*** Opening AVAILABLE RECORDS ***

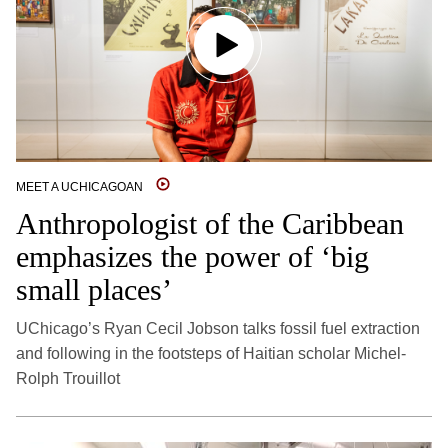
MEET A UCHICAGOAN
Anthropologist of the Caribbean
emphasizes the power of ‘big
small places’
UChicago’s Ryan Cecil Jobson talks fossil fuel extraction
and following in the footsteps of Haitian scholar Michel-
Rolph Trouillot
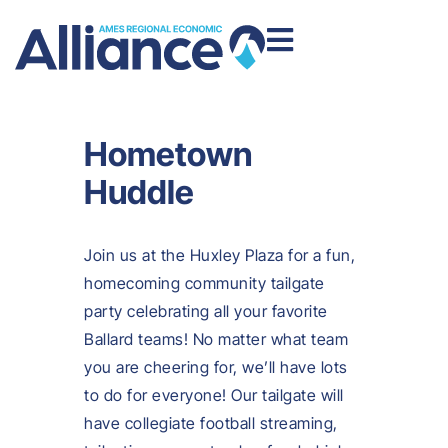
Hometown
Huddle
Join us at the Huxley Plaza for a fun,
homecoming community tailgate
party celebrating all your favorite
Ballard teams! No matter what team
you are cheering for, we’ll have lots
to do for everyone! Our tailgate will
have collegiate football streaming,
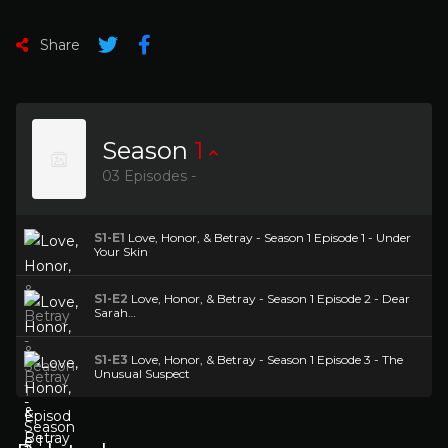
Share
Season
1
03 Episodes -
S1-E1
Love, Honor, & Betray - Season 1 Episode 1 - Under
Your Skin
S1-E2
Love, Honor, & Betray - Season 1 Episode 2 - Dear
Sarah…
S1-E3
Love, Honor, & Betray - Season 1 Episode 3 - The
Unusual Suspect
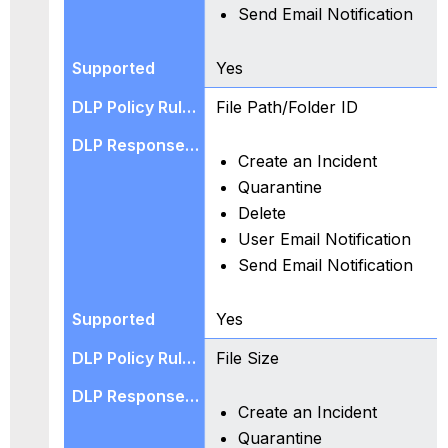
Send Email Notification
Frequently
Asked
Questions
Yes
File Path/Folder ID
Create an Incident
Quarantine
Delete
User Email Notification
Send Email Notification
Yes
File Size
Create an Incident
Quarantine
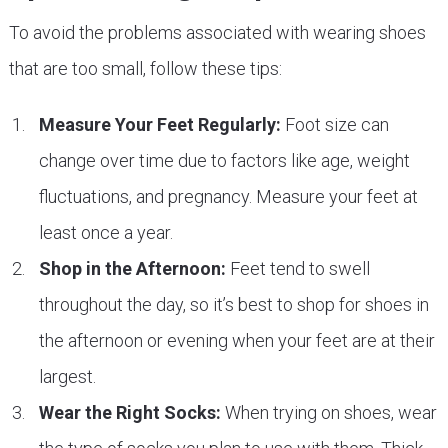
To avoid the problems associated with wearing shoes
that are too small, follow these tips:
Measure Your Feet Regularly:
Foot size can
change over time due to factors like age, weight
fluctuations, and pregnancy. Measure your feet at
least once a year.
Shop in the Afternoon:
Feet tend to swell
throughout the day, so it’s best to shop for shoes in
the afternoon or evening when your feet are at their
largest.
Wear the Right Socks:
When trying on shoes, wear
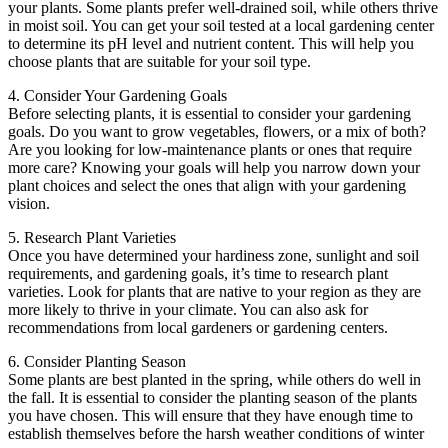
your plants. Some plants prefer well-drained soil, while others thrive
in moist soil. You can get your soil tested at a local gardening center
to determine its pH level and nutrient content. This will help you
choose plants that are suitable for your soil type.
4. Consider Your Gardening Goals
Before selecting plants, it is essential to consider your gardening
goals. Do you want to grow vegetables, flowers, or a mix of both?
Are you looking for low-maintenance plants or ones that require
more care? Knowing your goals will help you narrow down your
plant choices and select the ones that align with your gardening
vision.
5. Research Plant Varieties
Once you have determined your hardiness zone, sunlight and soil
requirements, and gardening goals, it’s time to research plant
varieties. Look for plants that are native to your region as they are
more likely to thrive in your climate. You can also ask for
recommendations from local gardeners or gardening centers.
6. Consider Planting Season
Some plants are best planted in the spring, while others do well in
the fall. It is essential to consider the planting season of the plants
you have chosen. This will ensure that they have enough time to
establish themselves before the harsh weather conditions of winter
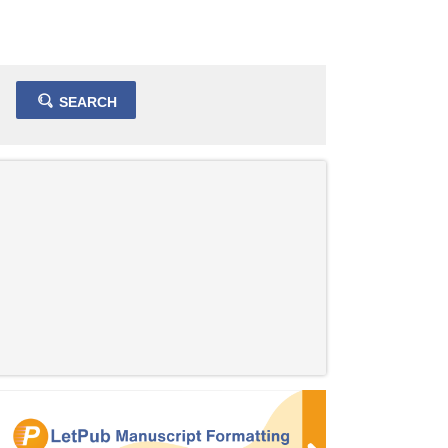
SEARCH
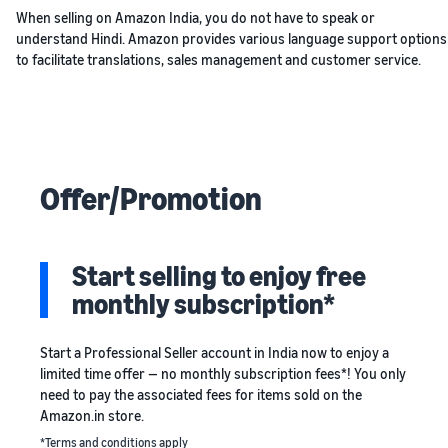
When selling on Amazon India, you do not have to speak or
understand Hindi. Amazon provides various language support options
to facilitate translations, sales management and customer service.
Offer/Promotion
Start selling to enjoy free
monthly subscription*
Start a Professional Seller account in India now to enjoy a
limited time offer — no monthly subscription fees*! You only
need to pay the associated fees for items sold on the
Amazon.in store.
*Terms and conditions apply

*** Closing AVAILABLE RECORDS ***

Each entry is to be transcribed verbatim, and any picture in it is to be skipped.

MEET A UCHICAGOAN
Anthropologist of the Caribbean
emphasizes the power of ‘big
small places’
UChicago’s Ryan Cecil Jobson talks fossil fuel extraction
and following in the footsteps of Haitian scholar Michel-
Rolph Trouillot
Hometown
Huddle
Join us at the Huxley Plaza for a fun,
homecoming community tailgate
party celebrating all your favorite
Ballard teams! No matter what team
you are cheering for, we’ll have lots
to do for everyone! Our tailgate will
have collegiate football streaming,
Share
Season
1
03 Episodes -
S1-E1
Love, Honor, & Betray - Season 1 Episode 1 - Under
Your Skin
S1-E2
Love, Honor, & Betray - Season 1 Episode 2 - Dear
Sarah…
S1-E3
Love, Honor, & Betray - Season 1 Episode 3 - The
Unusual Suspect
Send Email Notification
Frequently
Asked
Questions
Yes
File Path/Folder ID
Create an Incident
Quarantine
Delete
User Email Notification
Send Email Notification
Yes
File Size
Create an Incident
Quarantine
To avoid the problems associated with wearing shoes
that are too small, follow these tips:
Measure Your Feet Regularly:
Foot size can
change over time due to factors like age, weight
fluctuations, and pregnancy. Measure your feet at
least once a year.
Shop in the Afternoon:
Feet tend to swell
throughout the day, so it’s best to shop for shoes in
the afternoon or evening when your feet are at their
largest.
Wear the Right Socks:
When trying on shoes, wear
your plants. Some plants prefer well-drained soil, while others thrive
in moist soil. You can get your soil tested at a local gardening center
to determine its pH level and nutrient content. This will help you
choose plants that are suitable for your soil type.
4. Consider Your Gardening Goals
Before selecting plants, it is essential to consider your gardening
goals. Do you want to grow vegetables, flowers, or a mix of both?
Are you looking for low-maintenance plants or ones that require
more care? Knowing your goals will help you narrow down your
plant choices and select the ones that align with your gardening
vision.
5. Research Plant Varieties
Once you have determined your hardiness zone, sunlight and soil
requirements, and gardening goals, it’s time to research plant
varieties. Look for plants that are native to your region as they are
more likely to thrive in your climate. You can also ask for
recommendations from local gardeners or gardening centers.
6. Consider Planting Season
Some plants are best planted in the spring, while others do well in
the fall. It is essential to consider the planting season of the plants
you have chosen. This will ensure that they have enough time to
establish themselves before the harsh weather conditions of winter
SEARCH
When selling on Amazon India, you do not have to speak or
understand Hindi. Amazon provides various language support options
to facilitate translations, sales management and customer service.
Offer/Promotion
Start selling to enjoy free
monthly subscription*
Start a Professional Seller account in India now to enjoy a
limited time offer — no monthly subscription fees*! You only
need to pay the associated fees for items sold on the
Amazon.in store.
*Terms and conditions apply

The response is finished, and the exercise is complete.